4. Aslında Araplara bir “ULU ÖNDER“ yaratmak lazımdı. Bu rolü Nasır'a
verdiler. Oyun bu coğrafyada hep aynı oyundu. Her Arap ve hatta Müslüman Ülkede
bu oyunu oynadılar. Üretilmiş sahte kahramanlıklar ve sahte kahramanlar ve
bunların yalan hikayelerine inanan hayranları.
5. Öncelikle şunu söyleyeyim; Mısır'a 19. yüzyılın
başlarından itibaren hâkim olan ve iktidardan 1952'deki Hür Subaylar Darbesi
ile uzaklaştırılan Kavalalı Mehmed Ali Paşa Hanedanı'nın Mısırlı yahut Arap
olmakla alâkası yoktu. Bir ihtimal Arnavut, belki de Gümüşhaneli idiler,
saraylarında Arapça yerine Türkçe yahut Fransızca konuşulurdu. Fakat, Mısır'ı
Mısır yapan da bu aile idi!

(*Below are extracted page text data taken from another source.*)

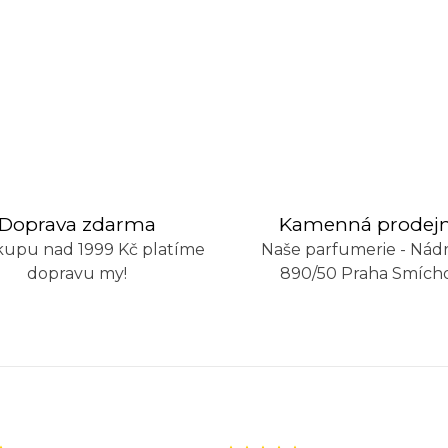
Doprava zdarma
Kamenná prodej
kupu nad 1999 Kč platíme
Naše parfumerie - Nádr
dopravu my!
890/50 Praha Smích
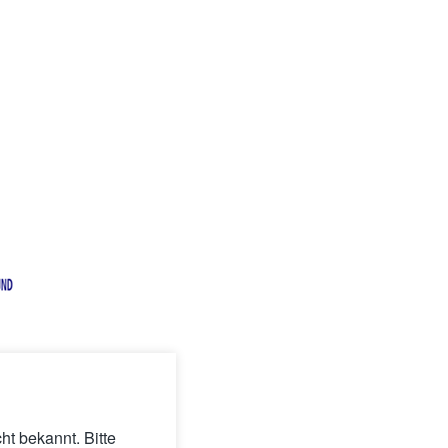
t bekannt. Bitte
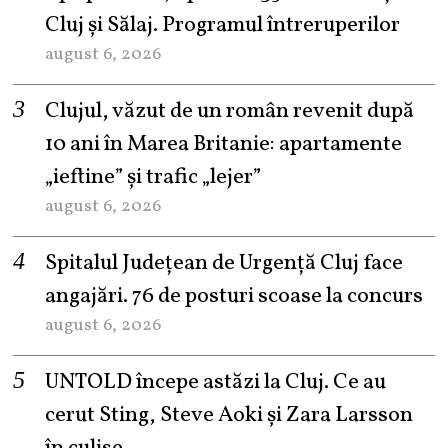
Cluj și Sălaj. Programul întreruperilor
august 6, 2026
Clujul, văzut de un român revenit după
10 ani în Marea Britanie: apartamente
„ieftine” și trafic „lejer”
august 6, 2026
Spitalul Județean de Urgență Cluj face
angajări. 76 de posturi scoase la concurs
august 6, 2026
UNTOLD începe astăzi la Cluj. Ce au
cerut Sting, Steve Aoki și Zara Larsson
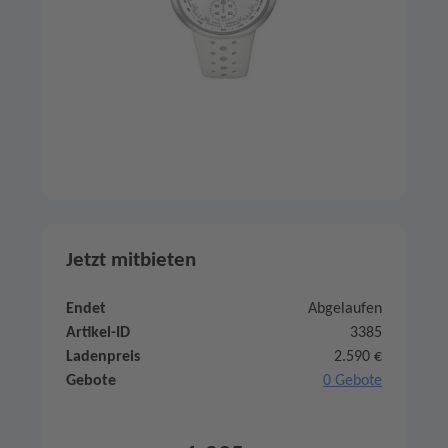
Jetzt mitbieten
Endet
Abgelaufen
Artikel-ID
3385
Ladenpreis
2.590 €
Gebote
0 Gebote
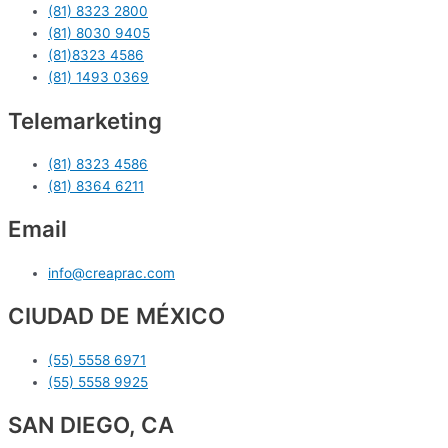
(81) 8323 2800
(81) 8030 9405
(81)8323 4586
(81) 1493 0369
Telemarketing
(81) 8323 4586
(81) 8364 6211
Email
info@creaprac.com
CIUDAD DE MÉXICO
(55) 5558 6971
(55) 5558 9925
SAN DIEGO, CA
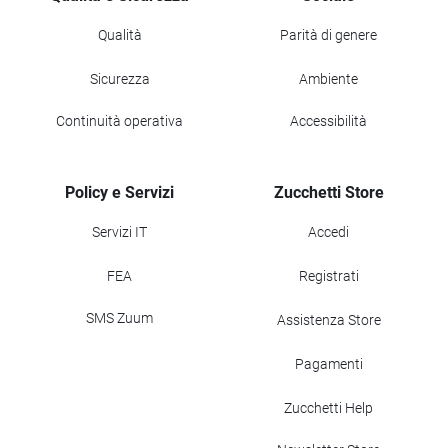
Qualità
Parità di genere
Sicurezza
Ambiente
Continuità operativa
Accessibilità
Policy e Servizi
Zucchetti Store
Servizi IT
Accedi
FEA
Registrati
SMS Zuum
Assistenza Store
Pagamenti
Zucchetti Help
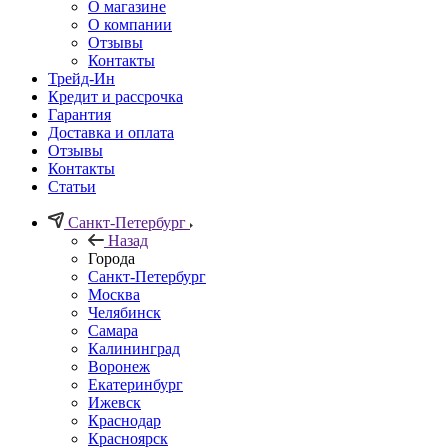
О магазине
О компании
Отзывы
Контакты
Трейд-Ин
Кредит и рассрочка
Гарантия
Доставка и оплата
Отзывы
Контакты
Статьи
Санкт-Петербург
Назад
Города
Санкт-Петербург
Москва
Челябинск
Самара
Калининград
Воронеж
Екатеринбург
Ижевск
Краснодар
Красноярск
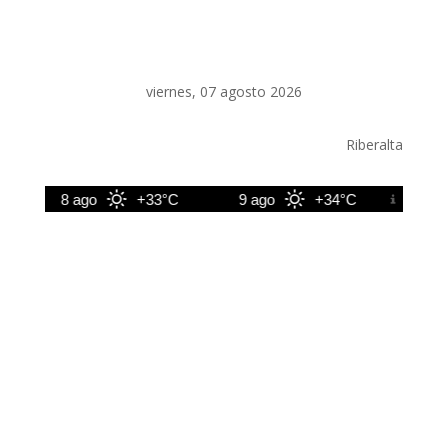
viernes, 07 agosto 2026
Riberalta
8 ago
+33°C
9 ago
+34°C
10 ag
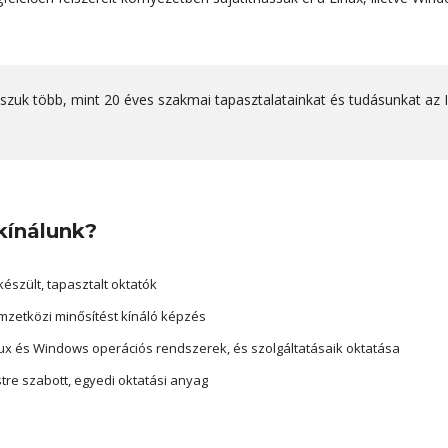
zuk több, mint 20 éves szakmai tapasztalatainkat és tudásunkat az 
kínálunk?
készült, tapasztalt oktatók
zetközi minősítést kínáló képzés
ux és Windows operációs rendszerek, és szolgáltatásaik oktatása
tre szabott, egyedi oktatási anyag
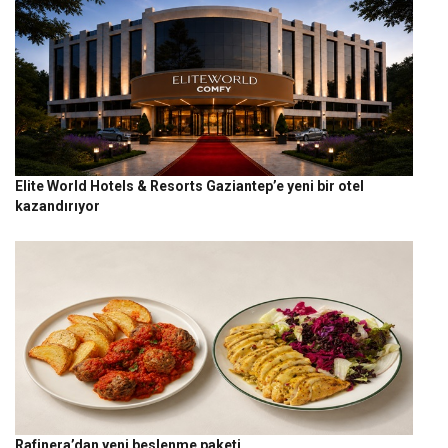
Elite World Hotels & Resorts Gaziantep’e yeni bir otel
kazandırıyor
Rafinera’dan yeni beslenme paketi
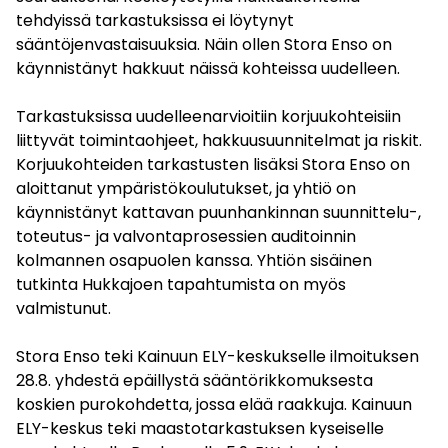
tehdyissä tarkastuksissa ei löytynyt
sääntöjenvastaisuuksia. Näin ollen Stora Enso on
käynnistänyt hakkuut näissä kohteissa uudelleen.
Tarkastuksissa uudelleenarvioitiin korjuukohteisiin
liittyvät toimintaohjeet, hakkuusuunnitelmat ja riskit.
Korjuukohteiden tarkastusten lisäksi Stora Enso on
aloittanut ympäristökoulutukset, ja yhtiö on
käynnistänyt kattavan puunhankinnan suunnittelu-,
toteutus- ja valvontaprosessien auditoinnin
kolmannen osapuolen kanssa. Yhtiön sisäinen
tutkinta Hukkajoen tapahtumista on myös
valmistunut.
Stora Enso teki Kainuun ELY-keskukselle ilmoituksen
28.8. yhdestä epäillystä sääntörikkomuksesta
koskien purokohdetta, jossa elää raakkuja. Kainuun
ELY-keskus teki maastotarkastuksen kyseiselle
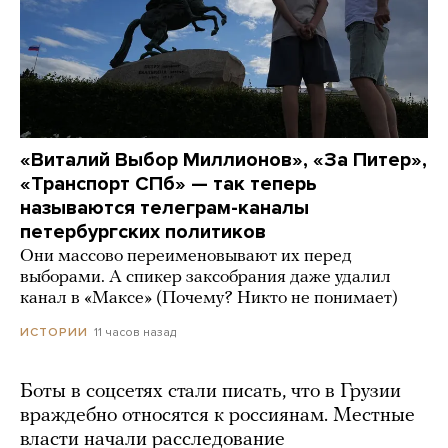
«Виталий Выбор Миллионов», «За Питер»,
«Транспорт СПб» — так теперь
называются телеграм-каналы
петербургских политиков
Они массово переименовывают их перед
выборами. А спикер заксобрания даже удалил
канал в «Максе» (Почему? Никто не понимает)
11 часов назад
ИСТОРИИ
Боты в соцсетях стали писать, что в Грузии
враждебно относятся к россиянам. Местные
власти начали расследование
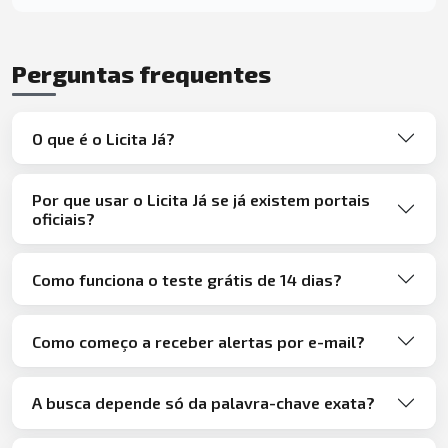
Perguntas frequentes
O que é o Licita Já?
Por que usar o Licita Já se já existem portais
oficiais?
Como funciona o teste grátis de 14 dias?
Como começo a receber alertas por e-mail?
A busca depende só da palavra-chave exata?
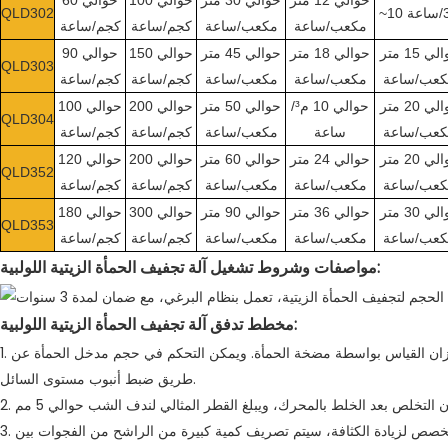
حوالي 12 متر
حوالي 30 متر
حوالي 100
حوالي 60
QLD302
مكعب/ساعة
مكعب/ساعة
كجم/ساعة
كجم/ساعة
حوالي 15 متر
حوالي 18 متر
حوالي 45 متر
حوالي 150
حوالي 90
QLD303
كعب/ساعة
مكعب/ساعة
مكعب/ساعة
كجم/ساعة
كجم/ساعة
حوالي 20 متر
حوالي 10 م³/
حوالي 50 متر
حوالي 200
حوالي 100
QLD304
كعب/ساعة
ساعة
مكعب/ساعة
كجم/ساعة
كجم/ساعة
حوالي 20 متر
حوالي 24 متر
حوالي 60 متر
حوالي 200
حوالي 120
QLD352
كعب/ساعة
مكعب/ساعة
مكعب/ساعة
كجم/ساعة
كجم/ساعة
حوالي 30 متر
حوالي 36 متر
حوالي 90 متر
حوالي 300
حوالي 180
QLD353
كعب/ساعة
مكعب/ساعة
مكعب/ساعة
كجم/ساعة
كجم/ساعة
مواصفات وشروط تشغيل آلة تجفيف الحمأة الزيتية اللولبية:
مخطط تدفق آلة تجفيف الحمأة الزيتية اللولبية:
1. يتم نقل الحمأة الموجودة في حوض الحمأة إلى خزان القياس بواسطة مضخة الحمأة. ويمكن التحكم في حجم مدخل الحمأة عن
طريق ضبط أنبوب مستوى السائل.
3. بعد زيادة الكثافة بفعل الجاذبية في الجزء المخصص لزيادة الكثافة، سيتم تصريف كمية كبيرة من الراشح من الفجوات بين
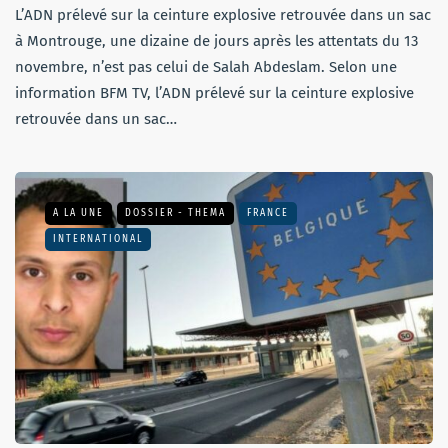
L’ADN prélevé sur la ceinture explosive retrouvée dans un sac
à Montrouge, une dizaine de jours après les attentats du 13
novembre, n’est pas celui de Salah Abdeslam. Selon une
information BFM TV, l’ADN prélevé sur la ceinture explosive
retrouvée dans un sac…
A LA UNE
DOSSIER - THEMA
FRANCE
INTERNATIONAL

Kahire, entelektüellik ve modernlik bakımından o
zamanların İstanbul'undan çok daha ileriye gitmişti. Mısır'da nüfusun fazlalığı ve toprakların
adaletsiz dağılması yüzünden fakirlik de vardı.
6. Ama tüm bu olumsuz
gibi görünen durumlara rağmen, Mısırlılar
1952 sonrasında yaşanan baskıları daha önce hiç yaşamamışlardı. Abdünnasır iktidara
gelir gelmez ilk olarak Müslüman Kardeşler üzerinde inanılmaz baskılar yaptı. Oysa
Müslüman Kardeşler Hür Subaylar darbesini desteklemişti. Hatta Nasır’ın
bunlarla yakın ilişkileri de vardı. Kendisine sahte bir suikast düzenleterek
ileri ki dönemlerde daha da üstlerine gitti. Çok sayıda Müslüman Kardeşler
üyesi faili meçhul cinayetlere kurban gitti pek çoğu hapishanelerde öldü. Ünlü
İslam Alimi Seyyid Kutub’u da idam ettirdi.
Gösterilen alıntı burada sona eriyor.